If we stay with the default and click \textit{Continue}, it will take
a while for the procedure to finish because there are quite a few files
to be downloaded from the source. SAGE library files downloaded will
have an extension ".sage". If you do not want to wait, you may
skip this procedure as we have two sample SAGE data files stored in
the temp directory (with an extension ".test") for you to use for now.

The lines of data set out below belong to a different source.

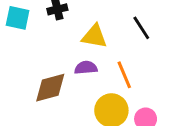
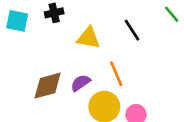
purple semicircle: (86, 68) -> (81, 83), moved, turned -30

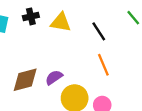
yellow triangle: (88, 38) -> (61, 22), moved
orange line: (116, 74) -> (103, 65), moved

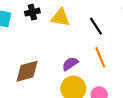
purple semicircle: (54, 77) -> (70, 64), moved

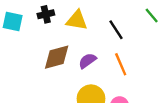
purple semicircle: (70, 64) -> (87, 61), moved
brown diamond: (27, 71) -> (57, 57), moved

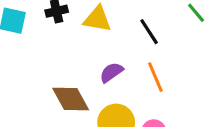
brown diamond: (57, 57) -> (71, 99), moved, turned 76

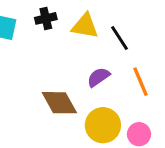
black line: (149, 32) -> (119, 38), moved

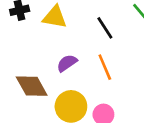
black line: (119, 38) -> (105, 28), moved

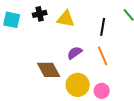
black line: (105, 28) -> (103, 27), turned 42

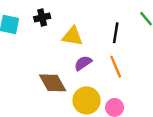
yellow triangle: (66, 19) -> (72, 36), moved

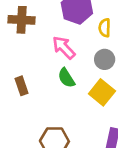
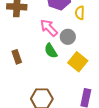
gray circle: (105, 59) -> (68, 37), moved

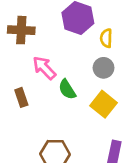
pink arrow: (49, 28) -> (44, 68), moved
gray circle: (68, 37) -> (104, 68), moved

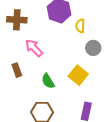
gray circle: (104, 68) -> (93, 48), moved
green semicircle: (67, 89) -> (48, 81), moved

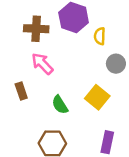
brown cross: (17, 20) -> (36, 29), moved

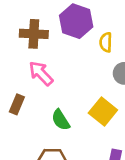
brown rectangle: (21, 91) -> (17, 104), turned 42

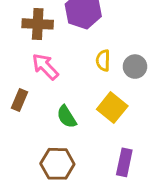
yellow semicircle: (106, 42) -> (103, 60), moved

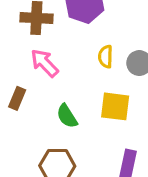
yellow square: (112, 108) -> (115, 106), turned -32

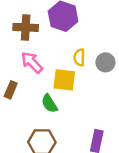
yellow square: (115, 106) -> (64, 80), moved

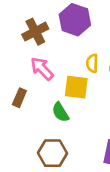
brown cross: (26, 27) -> (35, 32), turned -30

When we have SAGE libraries (downloaded or created) stored in a local
directory, we can invoke \textit{Integrate SAGE} to integrate the data
and write them to database tables. Clicking \textit{Integrate SAGE} invokes
another widget (Figure 5) that taks inputs for 4 arguments. The input
for \textit{Library} can be a file name or the name for a directory
containing SAGE library data files. The radio buttons for
\textit{Directory} have to be set to TRUE if \textit{Library} is the
name for a directory or FALSE for a file. The value for \textit{Skip}
determines how many rows to skip from the top of each of the SAGE
library data files when the \Rfunction{SAGElyzer} reads data from
files and that for \textit{Pattern} tells \Rfunction{SAGElyzer} only
to process data files with certain extension or pattens that match the
one defined by a user.

\begin{figure}[htb]
   \begin{center}
     \includegraphics{SLyzer6}
     \caption{A snapshot of the widget when the
       \textit{Integrate SAGE} button in \textit{Procedures} was clicked}
     \label{Figure 5}
   \end{center}
\end{figure}

In our example, we have saved the downloaded (or stored) SAGE library
data from \textit{GEO} to the library defined by the defulat value for
\textit{Library}. As SAGE library data from \textit{GEO} have no
headers, we set the value for \textit{Skip} to 0 and set
\textit{Directory} to TRUE. If you have downloaded SAGE library files
from \textit{GEO} and willing to wait, you stay with the default value
for \textit{Pattern} and click \textit{Continue}. Otherwise, change
the value for \textit{Pattern} from ".sage" to ".test" to only process
the two test sample files and click \textit{Continue}. the system will
integrate the data and write them to the database. Again, it will take a while
for the procedure to finish if you choose to process data files
downloaded from \textit{GEO}. The status bar at the bottom of the main
\Rfunction{SAGElyzer} widget wil have something reads "Running
procedure 'XXX'. Please wait." when any of the procedures is running.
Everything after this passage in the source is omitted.